Mrs Obama is charismatic and intelligent, but during the 2008 presidential campaign, she seemed more a liability than an asset. When she said that her husband’s candidacy was “the first time in my adult life I am proud of my country,” some thought the gaffe could cost Barack Obama the presidency. Critics painted her as unpatriotic, and said she harboured racial anger and subscribed to radical views.  One conservative columnist called her “his bitter half.” Fewer than 50 percent of Americans had a favourable opinion of her.

The Obama campaign set about giving her an image makeover. They planned a series of appearances to ‘soften’ her physical appearance and her public style, which sometimes seemed aggressive or sharp. Her statements were carefully screened and scripted; her photo-ops and events were calibrated to show her family-oriented side, rather than her professional identity. When Mrs Obama appeared on the women’s daytime talk show The View in June 2008, she came across as light-hearted and open-minded. She also dressed the part, wearing a casual sundress which, she made sure to inform the audience, was from an inexpensive clothing line. With that reference, Mrs Obama went a long way toward achieving what every American politician strives to do—make herself accessible to middle-class Americans, who want to feel like their leaders are ‘one of them.’

Mrs Obama’s transformation into everywoman is one of the most remarkable re-branding efforts in recent American political history. Women all over the US call her Michelle, as though they are on a first-name basis with the president’s wife. Her approval ratings stand at 71 percent, according to the latest Pew Research Center poll, higher than her husband’s. She’s also more popular than either of her immediate predecessors, Laura Bush or Hillary Clinton, during their first years in the White House.

Mrs Obama has continued to use her wardrobe to craft a likeable public image. But it’s not just an architected public persona. Michelle Obama is herself in front of the cameras—she’s just figured out a way to make it marketable and unthreatening. The clothes she wears describe a very different first lady from those before her: a confident, independent, fashionable African-American woman. Mrs Obama posed for her official White House portrait in a sleeveless dress, even though it sparked controversy to display her bare arms. She shuns the pastel-coloured business suits traditionally favoured by first ladies, choosing instead affordable, off-the-rack, sporty clothes as well as designer outfits suited to her very individual sense of style. She’s appeared on the cover of almost every glossy magazine in the last year. Books like Michelle Style: Celebrating the First Lady of Fashion and Mrs. O: The Face of Fashion Democracy have proliferated; blogs chronicle her every outfit.

The obsession with what Michelle is wearing disturbs some commentators, but it isn’t as superficial as it seems. Michelle Obama has a confidence that few women of earlier generations had, and it is reflected in her bold and individual fashion sense.  Her wardrobe choices send a message that she is a modern professional and an ambitious working woman as well as a mother; they are light and airy, which makes her appealing, rather than intimidating, as Hillary Clinton often seemed.
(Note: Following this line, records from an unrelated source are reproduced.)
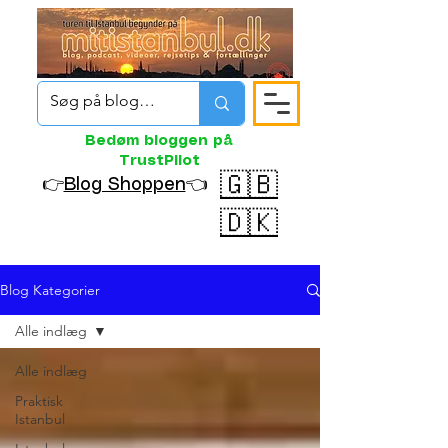
Bedøm bloggen på
TrustPilot
🇬🇧
👉
Blog Shoppen
👈
🇩🇰
Blog Kategorier
Alle indlæg
Alle indlæg
Praktisk
Istanbul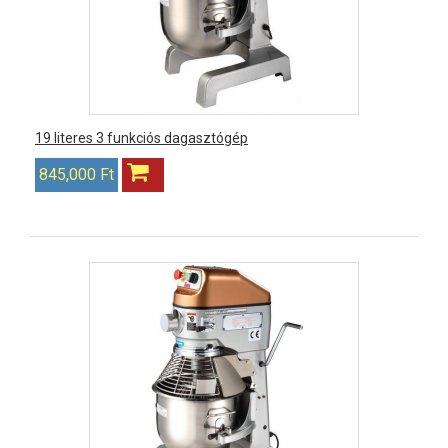
19 literes 3 funkciós dagasztógép
845,000 Ft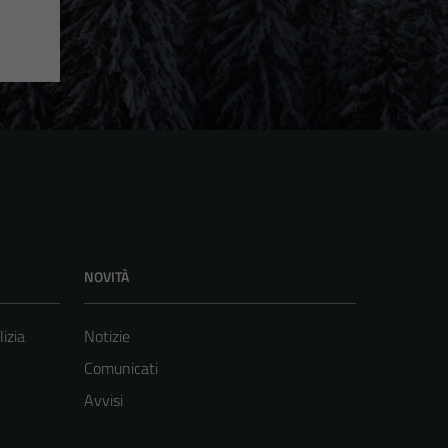
NOVITÀ
lizia
Notizie
Comunicati
Avvisi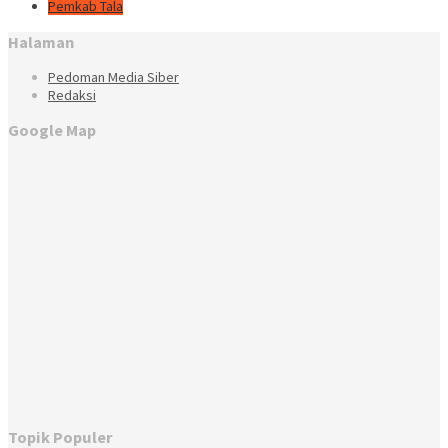
Pemkab Tala
Halaman
Pedoman Media Siber
Redaksi
Google Map
Topik Populer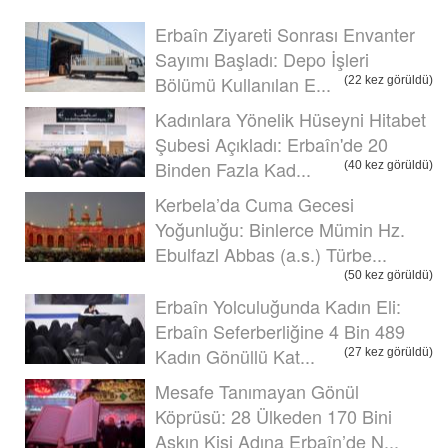
Erbaîn Ziyareti Sonrası Envanter
Sayımı Başladı: Depo İşleri
Bölümü Kullanılan E...
(22 kez görüldü)
Kadınlara Yönelik Hüseyni Hitabet
Şubesi Açıkladı: Erbaîn'de 20
Binden Fazla Kad...
(40 kez görüldü)
Kerbela’da Cuma Gecesi
Yoğunluğu: Binlerce Mümin Hz.
Ebulfazl Abbas (a.s.) Türbe...
(50 kez görüldü)
Erbaîn Yolculuğunda Kadın Eli:
Erbaîn Seferberliğine 4 Bin 489
Kadın Gönüllü Kat...
(27 kez görüldü)
Mesafe Tanımayan Gönül
Köprüsü: 28 Ülkeden 170 Bini
Aşkın Kişi Adına Erbaîn’de N...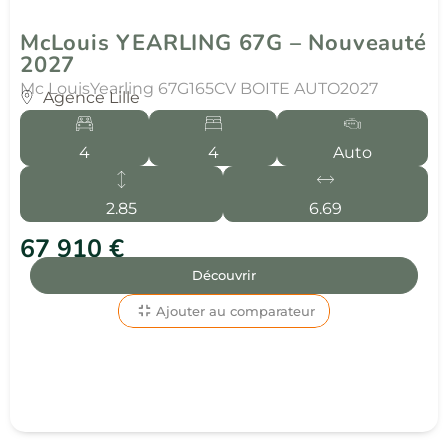
McLouis YEARLING 67G – Nouveauté
2027
Mc Louis
Yearling 67G
165CV BOITE AUTO
2027
Agence Lille
4
4
Auto
2.85
6.69
67 910 €
Découvrir
Ajouter au comparateur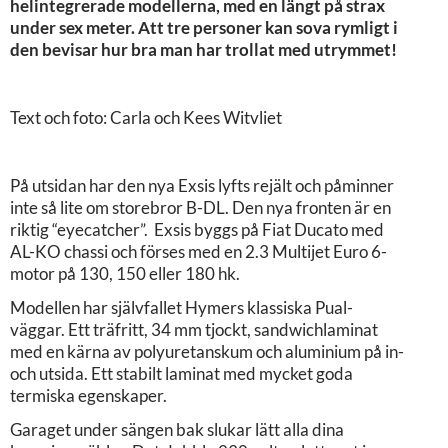
helintegrerade modellerna, med en längt på strax
under sex meter. Att tre personer kan sova rymligt i
den bevisar hur bra man har trollat med utrymmet!
Text och foto: Carla och Kees Witvliet
På utsidan har den nya Exsis lyfts rejält och påminner
inte så lite om storebror B-DL. Den nya fronten är en
riktig “eyecatcher”. Exsis byggs på Fiat Ducato med
AL-KO chassi och förses med en 2.3 Multijet Euro 6-
motor på 130, 150 eller 180 hk.
Modellen har självfallet Hymers klassiska Pual-
väggar. Ett träfritt, 34 mm tjockt, sandwichlaminat
med en kärna av polyuretanskum och aluminium på in-
och utsida. Ett stabilt laminat med mycket goda
termiska egenskaper.
Garaget under sängen bak slukar lätt alla dina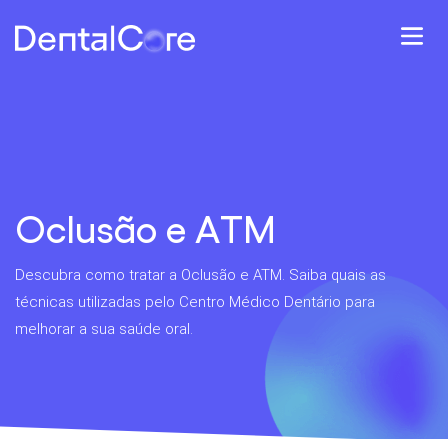
Oclusão e ATM
Descubra como tratar a Oclusão e ATM. Saiba quais as
técnicas utilizadas pelo Centro Médico Dentário para
melhorar a sua saúde oral.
In Michelle Obama, women see a new message. This is the post-feminist era, she tells us: women don’t have to be either an angry feminist refusing to bake cookies, or a bored stay-at-home mom doing nothing other than baking cookies. In the world as Michelle Obama envisions it, a black woman can refuse to don dowdy outfits and still be married to the most powerful man in the country. They can love clothes and look good; and still expect to be taken seriously when they address major policy issues.